Riminaldo. Vien gente, mi pare.

Libera. Oh andiamo, andiamo, che non ci vedano. Padrone, la ringrazio tanto. Verrà a ritrovarmi; questa sera l’aspetto. (a don Riminaldo, e parte)

Riminaldo. A rivederci.. (alla Libera)

Menichina. Grazie. La riverisco. (a don Eustachio)

Eustachio. Vogliatemi bene. (alla Menichina)

Menichina. Tanto, tanto. (parte)

SCENA V.

Don Eustachio e don Riminaldo, poi don Gasparo.

Eustachio. Son godibili queste donne. Vi ringrazio del gallone, che a tempo mi avete dato; ditemi il valor suo, che intendo di soddisfarvi.

Riminaldo. Ve lo dirò un’altra volta. Quando vengo in villa, porto sempre in tasca qualche cosa da regalare a costoro.

Eustachio. Esse a noialtri darebbono il cuore.

Riminaldo. Ma che cosa vogliamo fare di questo selvatico?

Eustachio. Io non saprei. Possiamo darlo in cucina.

Riminaldo. Ecco don Gasparo. Doniamolo a lui, che ci faremo un poco d’onore.

Eustachio. Sì, sì, lo gradirà, ora che c’è un forestiere.

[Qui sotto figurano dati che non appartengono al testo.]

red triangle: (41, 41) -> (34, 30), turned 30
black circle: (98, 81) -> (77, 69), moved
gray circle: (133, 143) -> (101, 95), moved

Gasparo. Avete veduto il paggio?

Eustachio. Qui non l’abbiamo veduto.

Gasparo. Non si trova più il disgraziato.

Riminaldo. Signor don Gasparo, compatite l’ardire. Ci permetterete di mandar in cucina questo po’ di selvatico.

Eustachio. È poco, ma compatirete.

Gasparo. Vi ringrazio.

Riminaldo. Eccolo. Voi ve ne intenderete.

Eustachio. Siete cacciatore; conoscerete se è buono.

Gasparo. Certo, son cacciatore; lo conosco, e conosco benissimo che queste pernici e queste beccaccie le ho ammazzate io questa mane con il mio schioppo. Come le avete avute?